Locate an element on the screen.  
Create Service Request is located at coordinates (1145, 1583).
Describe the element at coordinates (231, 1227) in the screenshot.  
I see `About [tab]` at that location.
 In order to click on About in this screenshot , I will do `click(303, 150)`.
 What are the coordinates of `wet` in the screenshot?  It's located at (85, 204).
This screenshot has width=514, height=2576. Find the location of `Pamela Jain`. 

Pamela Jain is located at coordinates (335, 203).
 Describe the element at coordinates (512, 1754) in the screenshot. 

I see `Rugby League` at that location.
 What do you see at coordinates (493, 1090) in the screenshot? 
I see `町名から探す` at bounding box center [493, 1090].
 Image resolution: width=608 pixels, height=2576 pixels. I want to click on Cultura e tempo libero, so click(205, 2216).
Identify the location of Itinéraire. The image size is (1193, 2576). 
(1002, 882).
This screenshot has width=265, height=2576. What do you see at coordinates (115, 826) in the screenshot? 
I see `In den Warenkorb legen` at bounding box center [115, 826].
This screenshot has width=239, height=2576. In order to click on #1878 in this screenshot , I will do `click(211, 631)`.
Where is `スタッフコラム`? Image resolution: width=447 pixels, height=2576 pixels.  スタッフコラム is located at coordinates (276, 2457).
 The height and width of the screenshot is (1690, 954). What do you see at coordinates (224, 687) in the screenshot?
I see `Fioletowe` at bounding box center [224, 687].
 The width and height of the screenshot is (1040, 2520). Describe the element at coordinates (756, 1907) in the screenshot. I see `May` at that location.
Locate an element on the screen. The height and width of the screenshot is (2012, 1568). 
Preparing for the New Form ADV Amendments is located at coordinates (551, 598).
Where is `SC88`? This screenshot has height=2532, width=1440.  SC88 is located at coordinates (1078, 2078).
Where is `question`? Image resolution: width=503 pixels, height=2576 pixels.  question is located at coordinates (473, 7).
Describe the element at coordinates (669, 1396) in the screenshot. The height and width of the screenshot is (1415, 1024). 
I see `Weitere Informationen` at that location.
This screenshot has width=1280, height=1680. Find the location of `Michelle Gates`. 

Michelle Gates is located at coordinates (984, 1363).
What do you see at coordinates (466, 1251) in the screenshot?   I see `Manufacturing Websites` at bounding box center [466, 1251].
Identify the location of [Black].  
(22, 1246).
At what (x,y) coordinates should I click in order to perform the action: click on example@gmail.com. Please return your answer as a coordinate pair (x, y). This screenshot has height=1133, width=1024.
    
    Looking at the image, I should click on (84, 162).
◆ ◆ ◆ ◆
= WHAT NEEDS TO BE DONE =
A single number is expected: the count of lines in the entries that carry the string "will".

= THE ANSWER =
2